We use the relationship....#"Concentration"="Moles of solute"/"Volume of solution"#

Explanation:

And of course we need a stoichiometrically balanced equation....

#Ba(OH)_2(s) + 2HCl(aq) rarr BaCl_2(aq) + 2H_2O(l)#

Now barium hydroxide HAS limited solubility in water, certainly not to the extent of #0.163*mol*L^-1#; we will work out the MASS of barium hydroxide required for neutralization of the acid....

#"Moles of HCl"=13.8*mLxx10^-3*L*mL^-1xx0.170*mol*L^-1=2.35xx10^-3*mol#.

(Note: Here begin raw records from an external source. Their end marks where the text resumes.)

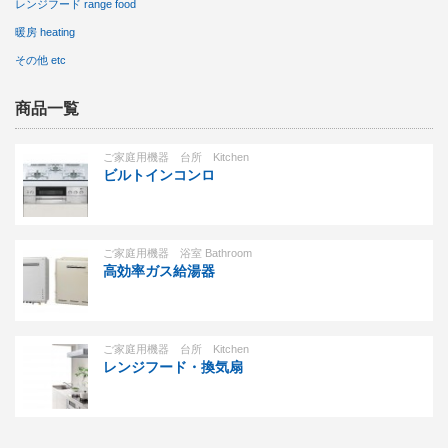
レンジフード range food
暖房 heating
その他 etc
商品一覧
ご家庭用機器 台所 Kitchen
ビルトインコンロ
ご家庭用機器 浴室 Bathroom
高効率ガス給湯器
ご家庭用機器 台所 Kitchen
レンジフード・換気扇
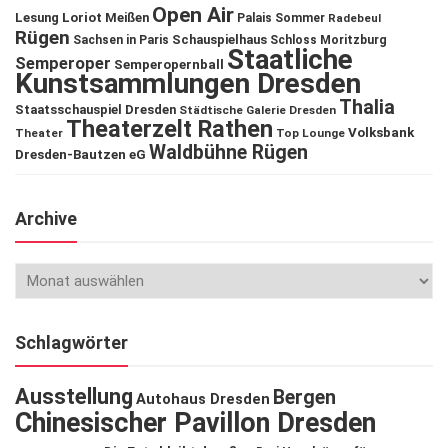
Open Air
Lesung
Loriot
Meißen
Palais Sommer
Radebeul
Rügen
Schauspielhaus
Sachsen in Paris
Schloss Moritzburg
Staatliche
Semperoper
Semperopernball
Kunstsammlungen Dresden
Thalia
Staatsschauspiel Dresden
Städtische Galerie Dresden
Theaterzelt Rathen
Volksbank
Theater
Top Lounge
Waldbühne Rügen
Dresden-Bautzen eG
Archive
Schlagwörter
Ausstellung
Bergen
Autohaus Dresden
Chinesischer Pavillon Dresden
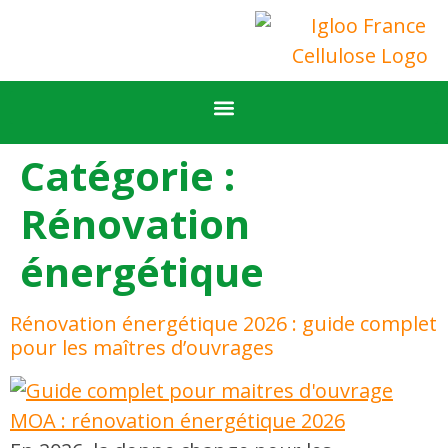
NOS CALCULATEURS
TROUVER UN APPLICATEUR
LA SOCIÉTÉ IGLOO FRANCE CELLULOSE
Catégorie :
Rénovation
énergétique
Rénovation énergétique 2026 : guide complet
pour les maîtres d’ouvrages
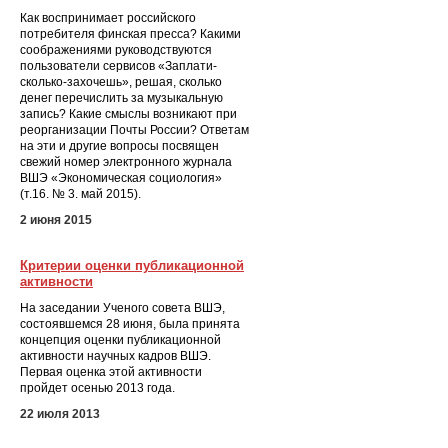
Как воспринимает российского
потребителя финская пресса? Какими
соображениями руководствуются
пользователи сервисов «Заплати-
сколько-захочешь», решая, сколько
денег перечислить за музыкальную
запись? Какие смыслы возникают при
реорганизации Почты России? Ответам
на эти и другие вопросы посвящен
свежий номер электронного журнала
ВШЭ «Экономическая социология»
(т.16. № 3. май 2015).
2 июня 2015
Критерии оценки публикационной
активности
На заседании Ученого совета ВШЭ,
состоявшемся 28 июня, была принята
концепция оценки публикационной
активности научных кадров ВШЭ.
Первая оценка этой активности
пройдет осенью 2013 года.
22 июля 2013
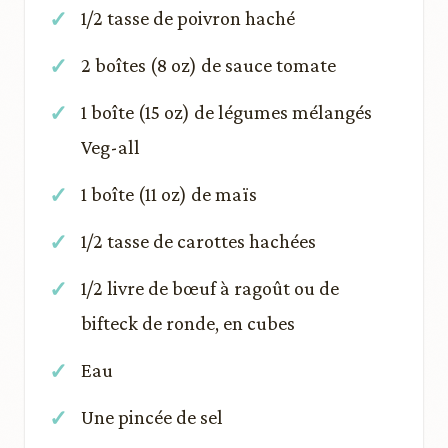
1/2 tasse de poivron haché
2 boîtes (8 oz) de sauce tomate
1 boîte (15 oz) de légumes mélangés
Veg-all
1 boîte (11 oz) de maïs
1/2 tasse de carottes hachées
1/2 livre de bœuf à ragoût ou de
bifteck de ronde, en cubes
Eau
Une pincée de sel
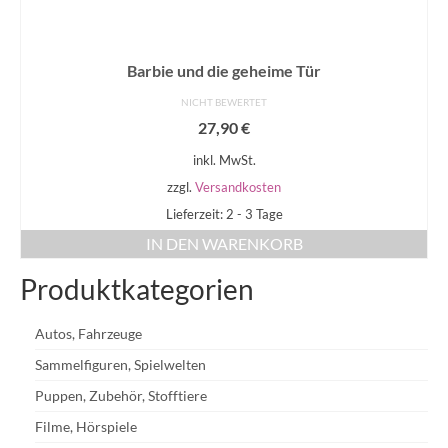
Barbie und die geheime Tür
NICHT BEWERTET
27,90
€
inkl. MwSt.
zzgl.
Versandkosten
Lieferzeit: 2 - 3 Tage
IN DEN WARENKORB
Produktkategorien
Autos, Fahrzeuge
Sammelfiguren, Spielwelten
Puppen, Zubehör, Stofftiere
Filme, Hörspiele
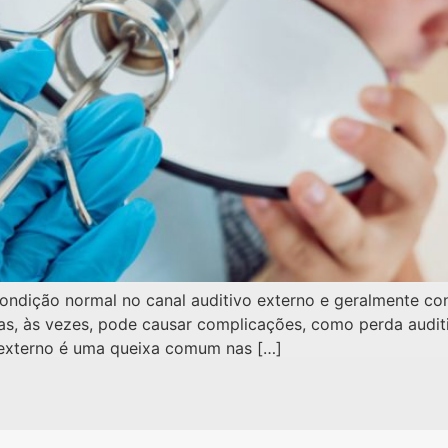
ondição normal no canal auditivo externo e geralmente con
as, às vezes, pode causar complicações, como perda auditi
 externo é uma queixa comum nas […]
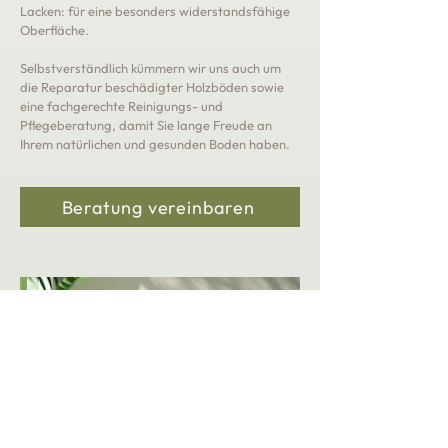
Lacken: für eine besonders widerstandsfähige
Oberfläche.
Selbstverständlich kümmern wir uns auch um
die Reparatur beschädigter Holzböden sowie
eine fachgerechte Reinigungs- und
Pflegeberatung, damit Sie lange Freude an
Ihrem natürlichen und gesunden Boden haben.
Beratung vereinbaren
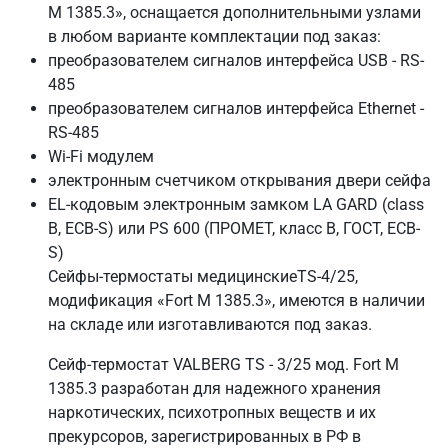
М 1385.3», оснащается дополнительными узлами
в любом варианте комплектации под заказ:
преобразователем сигналов интерфейса USB - RS-
485
преобразователем сигналов интерфейса Ethernet -
RS-485
Wi-Fi модулем
электронным счетчиком открывания двери сейфа
EL-кодовым электронным замком LA GARD (class
B, ECB-S) или PS 600 (ПРОМЕТ, класс В, ГОСТ, ECB-
S)
Сейфы-термостаты медицинскиеTS-4/25,
модификация «Fort М 1385.3», имеются в наличии
на складе или изготавливаются под заказ.
Сейф-термостат VALBERG TS - 3/25 мод. Fort M
1385.3 разработан для надежного хранения
наркотических, психотропных веществ и их
прекурсоров, зарегистрированных в РФ в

And this will neutralize HALF an equiv of #Ba(OH)_2(s)#....

i.e. #2.35xx10^-3*molxx1/2xx171.34*g*mol^-1=0.200*g#....

Please draw to your teachers attention, the impossibility of the reaction as written. Equations follow chemical reactions; chemical reactions do not follow equations.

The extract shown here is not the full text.